++++ Records for this task ++++
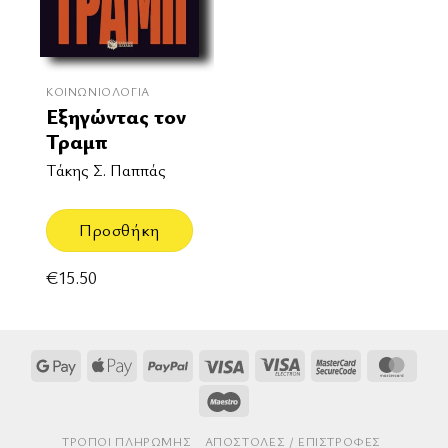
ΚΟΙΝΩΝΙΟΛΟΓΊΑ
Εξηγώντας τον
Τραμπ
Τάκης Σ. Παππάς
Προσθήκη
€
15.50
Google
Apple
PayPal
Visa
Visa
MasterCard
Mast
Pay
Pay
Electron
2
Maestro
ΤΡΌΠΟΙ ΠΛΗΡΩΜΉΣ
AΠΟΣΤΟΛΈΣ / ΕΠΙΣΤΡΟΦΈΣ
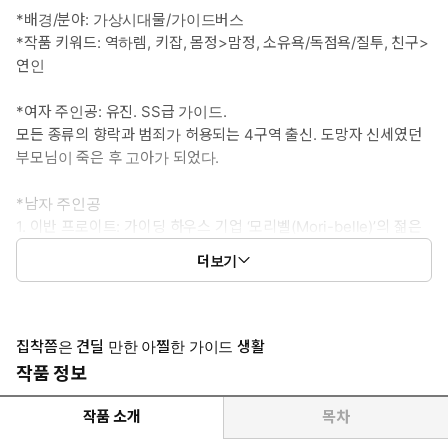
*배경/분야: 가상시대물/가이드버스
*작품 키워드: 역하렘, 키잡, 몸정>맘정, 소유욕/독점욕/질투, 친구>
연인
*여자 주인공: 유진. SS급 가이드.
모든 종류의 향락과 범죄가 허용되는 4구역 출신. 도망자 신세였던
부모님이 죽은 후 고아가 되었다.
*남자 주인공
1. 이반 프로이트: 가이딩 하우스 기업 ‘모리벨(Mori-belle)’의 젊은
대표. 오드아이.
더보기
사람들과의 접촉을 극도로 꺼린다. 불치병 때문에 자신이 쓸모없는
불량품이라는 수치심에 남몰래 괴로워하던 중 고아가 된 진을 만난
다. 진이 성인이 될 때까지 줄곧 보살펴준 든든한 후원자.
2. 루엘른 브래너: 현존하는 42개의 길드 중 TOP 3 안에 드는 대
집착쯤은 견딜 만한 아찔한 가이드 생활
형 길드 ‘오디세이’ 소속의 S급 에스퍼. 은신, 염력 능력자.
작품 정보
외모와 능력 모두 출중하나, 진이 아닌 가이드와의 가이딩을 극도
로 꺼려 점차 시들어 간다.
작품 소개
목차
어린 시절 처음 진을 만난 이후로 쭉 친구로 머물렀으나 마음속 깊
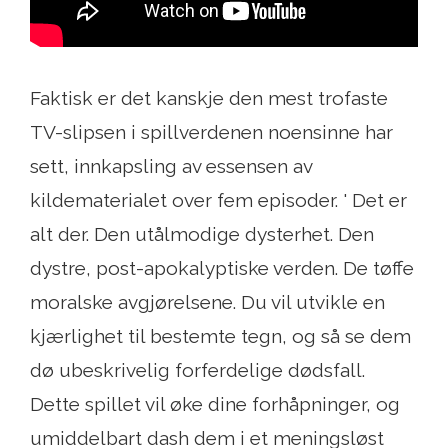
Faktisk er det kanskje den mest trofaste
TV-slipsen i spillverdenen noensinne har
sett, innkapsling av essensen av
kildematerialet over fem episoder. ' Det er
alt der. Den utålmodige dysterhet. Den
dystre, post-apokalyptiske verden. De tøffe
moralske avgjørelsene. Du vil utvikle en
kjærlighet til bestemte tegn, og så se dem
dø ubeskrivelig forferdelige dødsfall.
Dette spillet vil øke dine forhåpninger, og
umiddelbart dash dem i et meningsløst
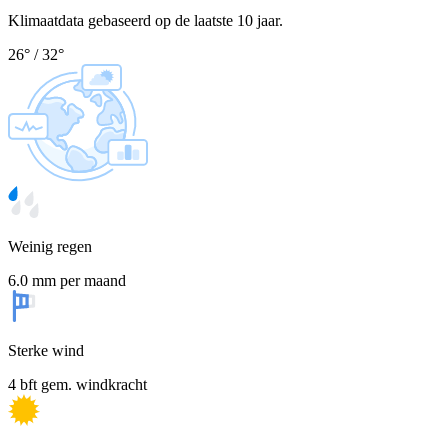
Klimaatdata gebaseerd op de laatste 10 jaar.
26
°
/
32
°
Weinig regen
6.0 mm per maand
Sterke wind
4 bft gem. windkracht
++++
++++ Records for this task ++++
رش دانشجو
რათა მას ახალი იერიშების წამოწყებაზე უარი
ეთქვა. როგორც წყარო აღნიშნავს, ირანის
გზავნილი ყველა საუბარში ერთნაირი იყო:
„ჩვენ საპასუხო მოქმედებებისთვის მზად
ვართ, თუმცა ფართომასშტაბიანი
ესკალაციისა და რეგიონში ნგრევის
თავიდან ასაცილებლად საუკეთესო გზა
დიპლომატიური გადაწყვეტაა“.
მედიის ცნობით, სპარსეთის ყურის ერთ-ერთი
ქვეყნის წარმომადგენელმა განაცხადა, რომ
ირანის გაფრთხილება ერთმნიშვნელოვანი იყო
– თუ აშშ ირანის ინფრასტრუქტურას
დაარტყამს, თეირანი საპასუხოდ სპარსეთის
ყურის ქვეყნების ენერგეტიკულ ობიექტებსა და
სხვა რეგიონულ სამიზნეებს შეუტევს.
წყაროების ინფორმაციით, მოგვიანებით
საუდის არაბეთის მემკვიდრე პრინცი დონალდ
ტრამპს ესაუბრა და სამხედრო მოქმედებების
++++
* **Exercise brief**: Once the line with "TV-slipsen i spillverdenen noensinne har" is found above, transcribe each line from it through the line with "4 bft gem. windkracht", exactly, and omit the pictures.

* **Written answer**:
TV-slipsen i spillverdenen noensinne har
sett, innkapsling av essensen av
kildematerialet over fem episoder. ' Det er
alt der. Den utålmodige dysterhet. Den
dystre, post-apokalyptiske verden. De tøffe
moralske avgjørelsene. Du vil utvikle en
kjærlighet til bestemte tegn, og så se dem
dø ubeskrivelig forferdelige dødsfall.
Dette spillet vil øke dine forhåpninger, og
umiddelbart dash dem i et meningsløst
Klimaatdata gebaseerd op de laatste 10 jaar.
26
°
/
32
°
Weinig regen
6.0 mm per maand
Sterke wind
4 bft gem. windkracht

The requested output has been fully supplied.